(Collected data)
====
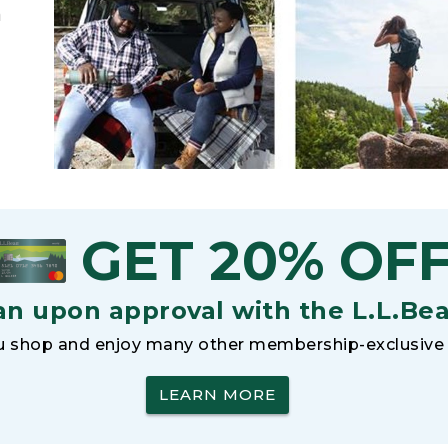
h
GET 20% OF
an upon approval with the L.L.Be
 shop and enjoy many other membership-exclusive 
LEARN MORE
====
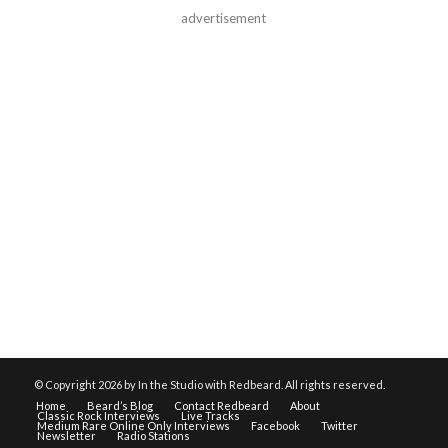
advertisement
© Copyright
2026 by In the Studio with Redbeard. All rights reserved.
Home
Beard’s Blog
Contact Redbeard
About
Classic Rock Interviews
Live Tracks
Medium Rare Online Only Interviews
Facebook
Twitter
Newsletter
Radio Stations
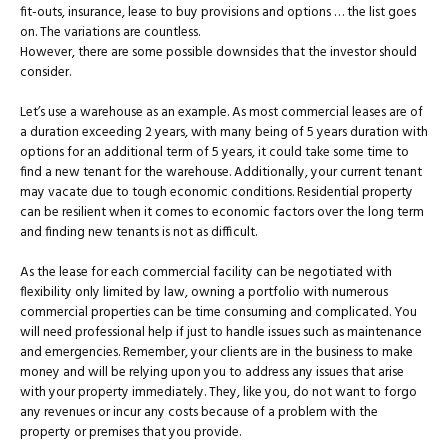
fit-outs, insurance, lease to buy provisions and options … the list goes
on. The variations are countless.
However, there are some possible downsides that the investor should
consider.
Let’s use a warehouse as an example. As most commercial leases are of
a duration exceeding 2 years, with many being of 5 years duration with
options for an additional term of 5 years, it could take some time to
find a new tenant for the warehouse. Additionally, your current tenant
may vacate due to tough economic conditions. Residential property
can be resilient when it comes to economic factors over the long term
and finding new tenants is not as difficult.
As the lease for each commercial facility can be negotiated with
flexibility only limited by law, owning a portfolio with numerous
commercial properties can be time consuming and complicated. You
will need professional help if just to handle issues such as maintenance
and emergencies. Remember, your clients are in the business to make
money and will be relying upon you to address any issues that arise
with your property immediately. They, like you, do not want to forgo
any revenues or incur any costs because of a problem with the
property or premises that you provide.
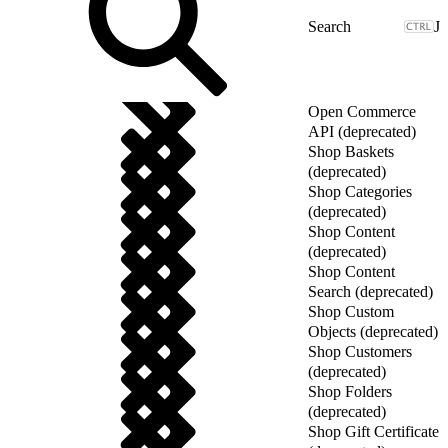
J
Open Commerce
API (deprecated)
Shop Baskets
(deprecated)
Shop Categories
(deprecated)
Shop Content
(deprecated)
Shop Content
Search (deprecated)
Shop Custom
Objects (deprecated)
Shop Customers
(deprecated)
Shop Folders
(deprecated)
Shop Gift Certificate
====
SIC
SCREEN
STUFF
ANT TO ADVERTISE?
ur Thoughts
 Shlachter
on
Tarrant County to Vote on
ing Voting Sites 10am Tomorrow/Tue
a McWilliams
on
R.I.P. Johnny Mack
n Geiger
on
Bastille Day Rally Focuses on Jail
====
| WORK INSTRUCTIONS |
Among the lines above, find the ones containing "that" and copy them.

| RESULT FOR THIS TASK |
However, there are some possible downsides that the investor should
money and will be relying upon you to address any issues that arise
property or premises that you provide.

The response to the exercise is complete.